We have seen in history, even in our presence, countries that were negotiated, and the heavens didn’t fall, the world didn’t come to an end. There is nothing so special about Nigeria that we would live together for some to be slaves and others the slave masters. I had a teacher that told me that it is a most absurd situation when the horse and horse rider don’t smile the same time.
Mr. President, we are not slaves, and even slaves fight for their liberation if they so wish. And some of us have lived in this Nigeria prison for too long that we earnestly yearn for freedom. We would be ashamed to bequeath this to our children.
For your information, we are not taken in by all those threats and if you love Nigeria and to everyone that loves Nigeria, like I do, the best we should wish Nigeria is restructuring because only that would keep it alive and if that is resisted for too long, it might get to snapping point and to rescue it would be too late.
I am a very strong stakeholder in Nigeria having children not old enough to take care of themselves and the last I would ask for is war, yet, I would not be cowed to accept that they inherit slavery. Mr. President, people of your class and generation have enslaved my own class and generation for too long. That is the reason you ruled by force of the arm and 32 years later, Nigeria atrophied for too long to wait for you to come back once again and take the due of my generation.
I know you were referring to the Igbo, especially those Igbo that call for Biafra when you mentioned your interaction with late Emeka Odumegwu Ojukwu. But all Igbo want to let you know that that blackmail failed flat.
You and Ojukwu, just two men sitting in your hometown in Daura were not with any mandate to arrive at a conclusion about Nigeria’s future on behalf of all of us said to be 180m and from over 250 ethnic nationalities.
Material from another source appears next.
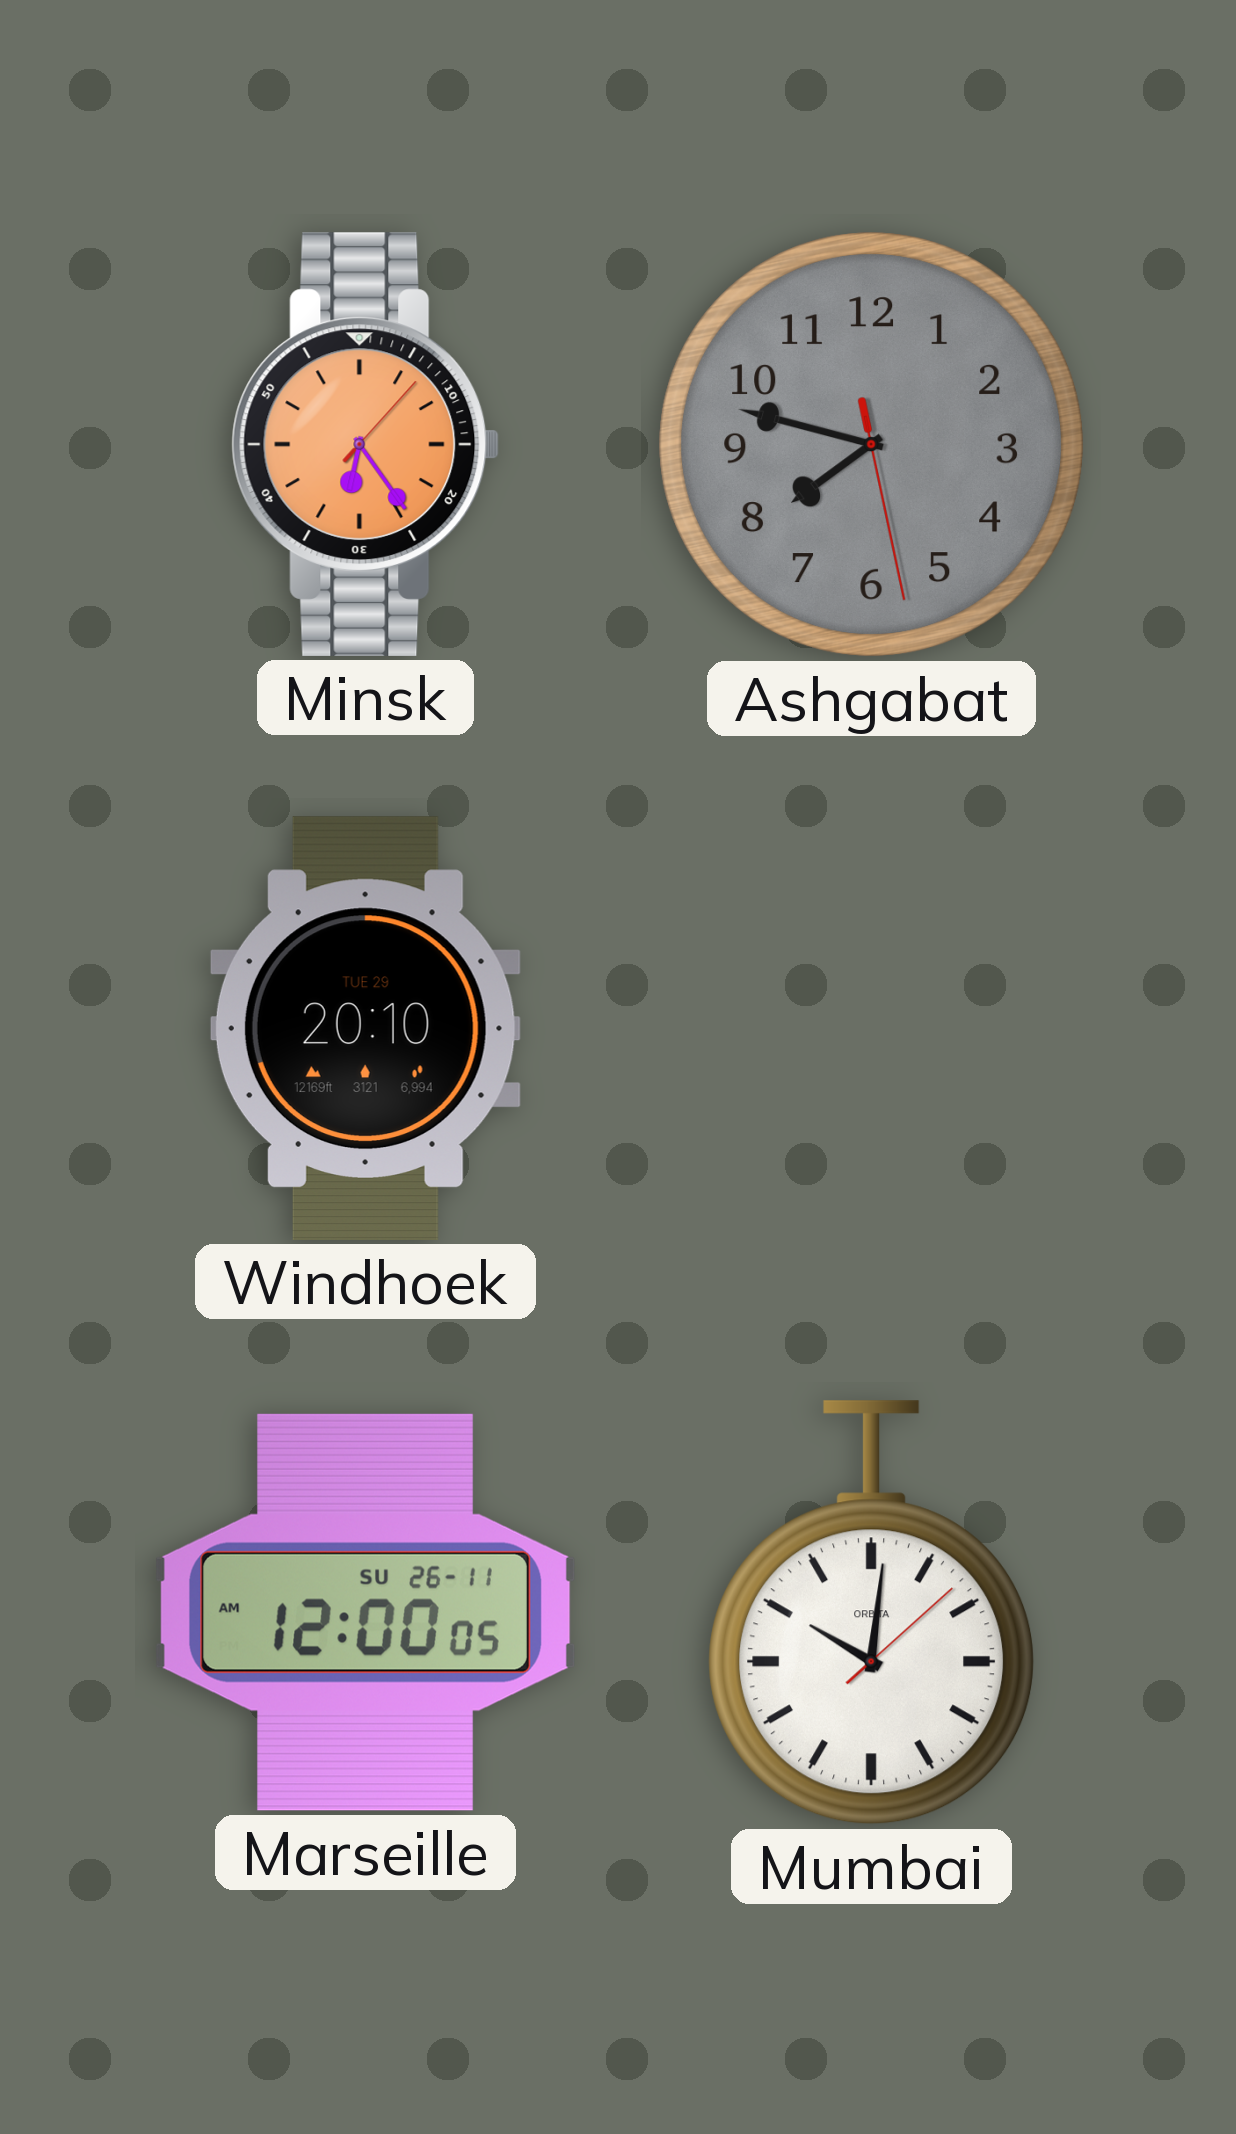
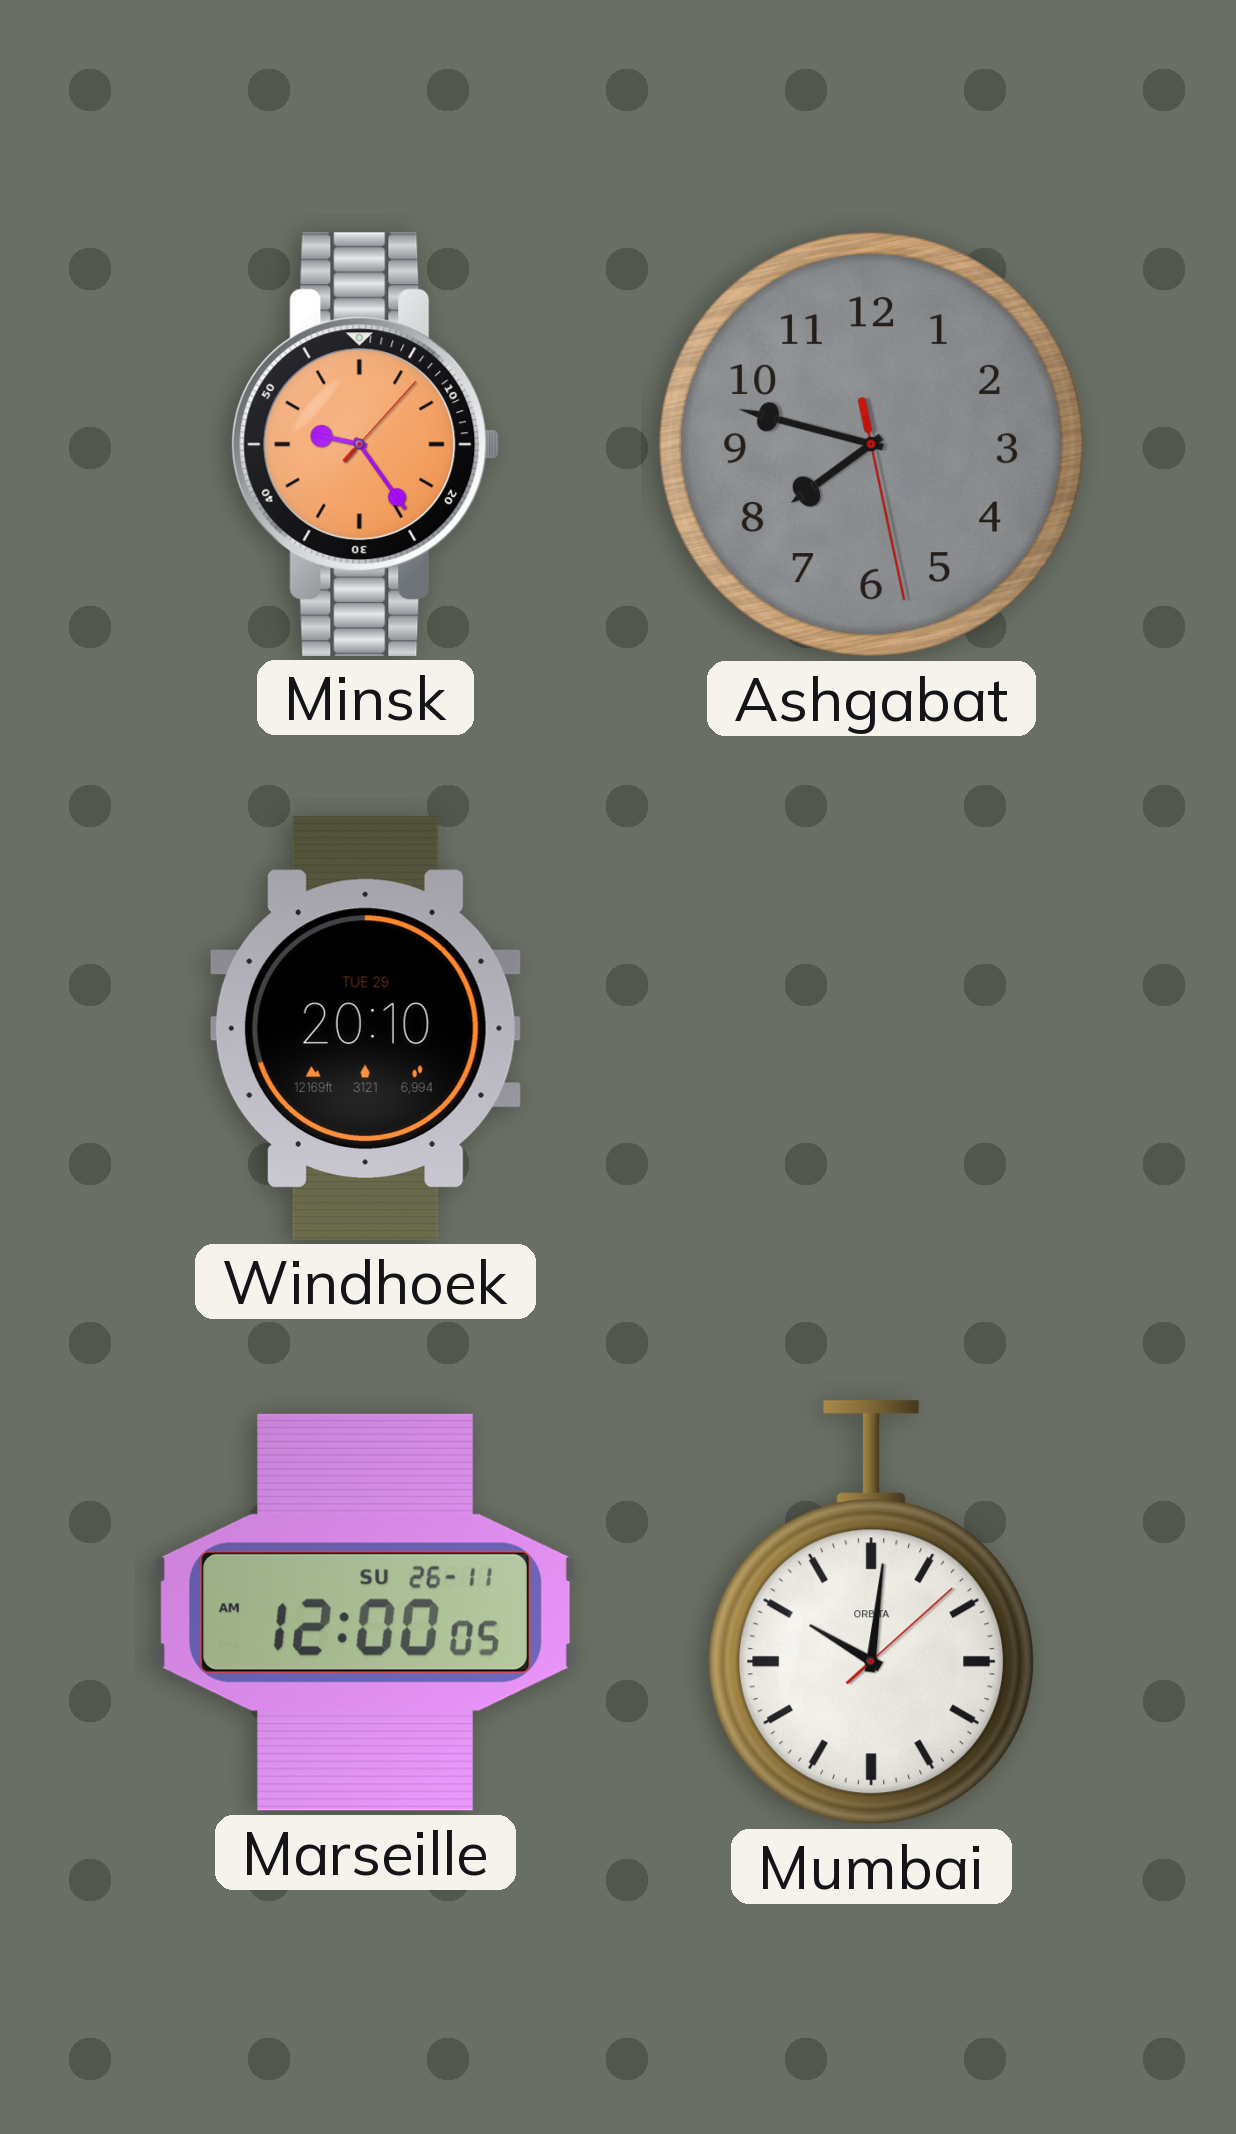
Minsk: 6:24 -> 9:24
Only two of you sat down and decided for us and you want to implement that decision. May I tell you that you decided for just two of you. I am sure the reason you two met was politics because then you had just started your lobby to be president that you actualized two years ago eventually.
Beyond the politics you and Ojukwu played that you want to foist on us which we also have the right to refuse and have refused, that statement was the height of arrogance to your person that only you and another of your ilk should sit down and take decision on behalf of all of us. Since you two spoke without our mandate, you just spoke for yourselves and we are not bound. So we continue with our duty of saying a loud no to enslavement in present Nigeria.
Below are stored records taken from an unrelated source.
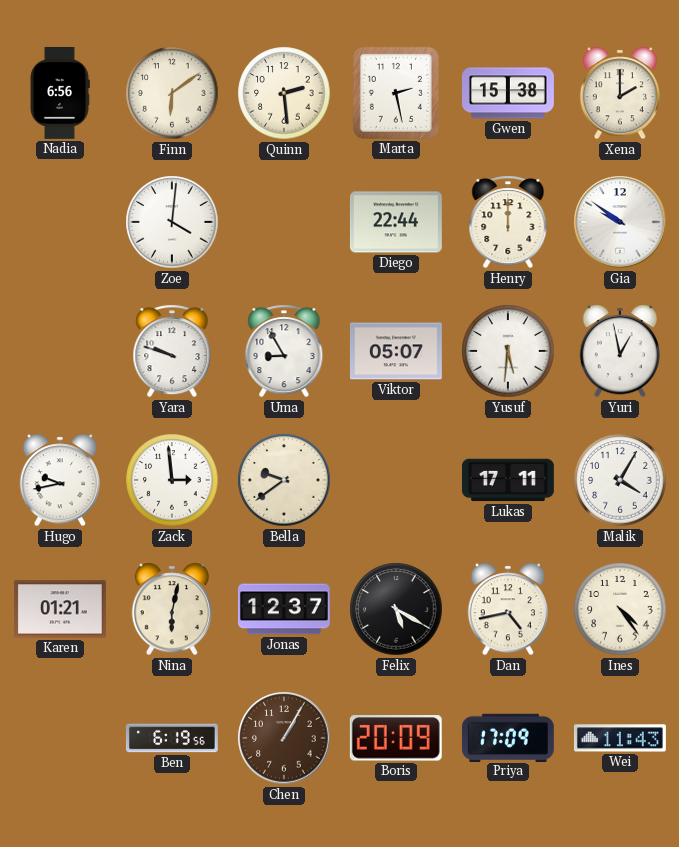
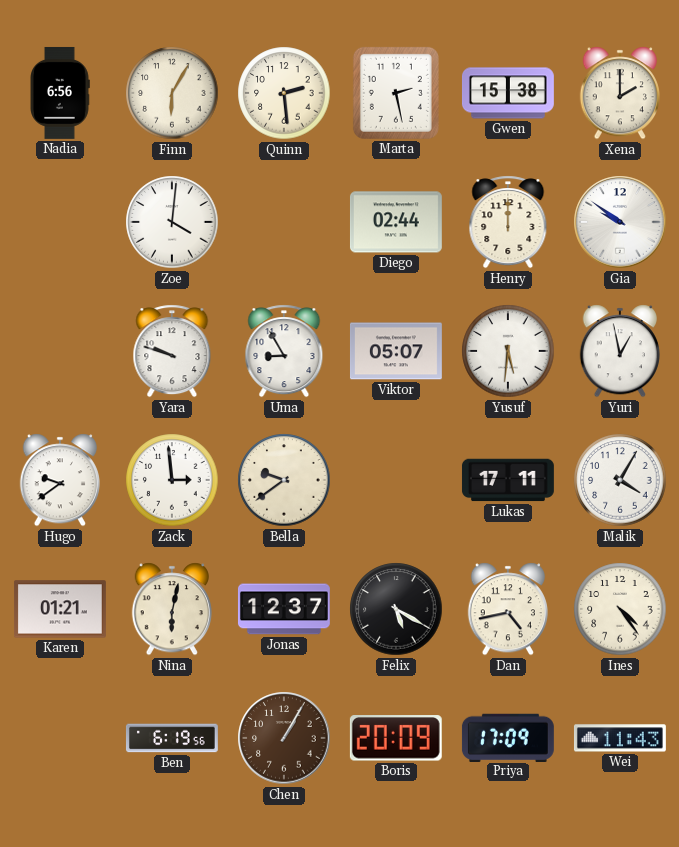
Finn: 6:09 -> 6:05
Diego: 22:44 -> 02:44
Hugo: 9:43 -> 9:39
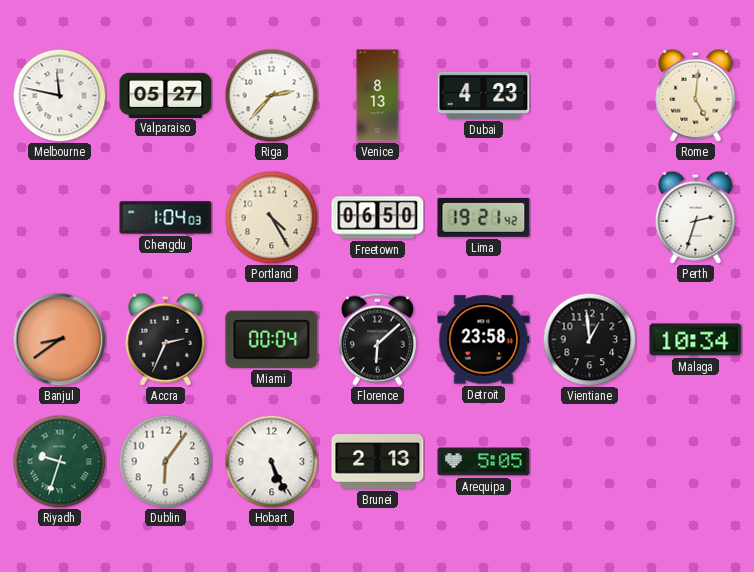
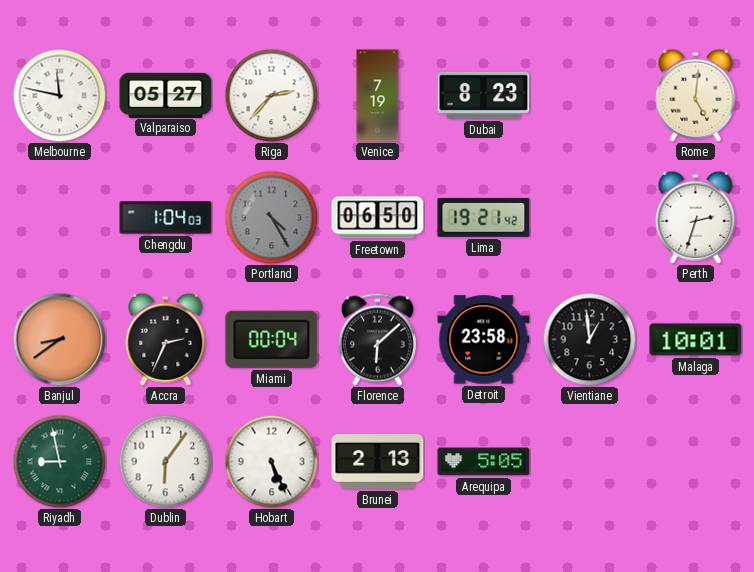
Venice: 8:13 -> 7:19
Dubai: 4:23 -> 8:23
Portland dial: cream -> grey
Malaga: 10:34 -> 10:01
Riyadh: 9:33 -> 8:58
If I had the chance, I would have asked you if the marginalization and utter hate you have exhibited against the Igbo since you came to power and have no plans to act otherwise from your body language was part of what you agreed with Ojukwu. You made your declaration after you came to power that you can’t leave people that gave you 95% of votes to extend any kindness to those that didn’t. That is our fate and we have taken it and we are sure to survive this administration. But the one we won’t take is to swallow all the discrimination in silence.
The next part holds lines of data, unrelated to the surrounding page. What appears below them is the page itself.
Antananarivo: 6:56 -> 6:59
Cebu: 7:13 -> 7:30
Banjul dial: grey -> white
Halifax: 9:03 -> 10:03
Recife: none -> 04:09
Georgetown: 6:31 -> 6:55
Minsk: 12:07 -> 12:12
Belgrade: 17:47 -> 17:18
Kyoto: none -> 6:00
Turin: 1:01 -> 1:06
I don’t also know if the hardship this government supervised by you has visited on the common man is also part of what you agreed with Ojukwu. January last year, I asked Minister Lai Mohammed in a press meeting in Abuja if there is any justification that common Nigerians that were victims of the PDP governments are still victims today in the guise that the government pursues public money thieves. It is double jeopardy on us and we have lived on unfulfilled promises for too long and can’t be cajoled any longer. We need restructured Nigeria. We need food. We need the right conditions to make a living ourselves. And we don’t need any discussion between you and some other person to direct how we should think or see Nigeria’s problem.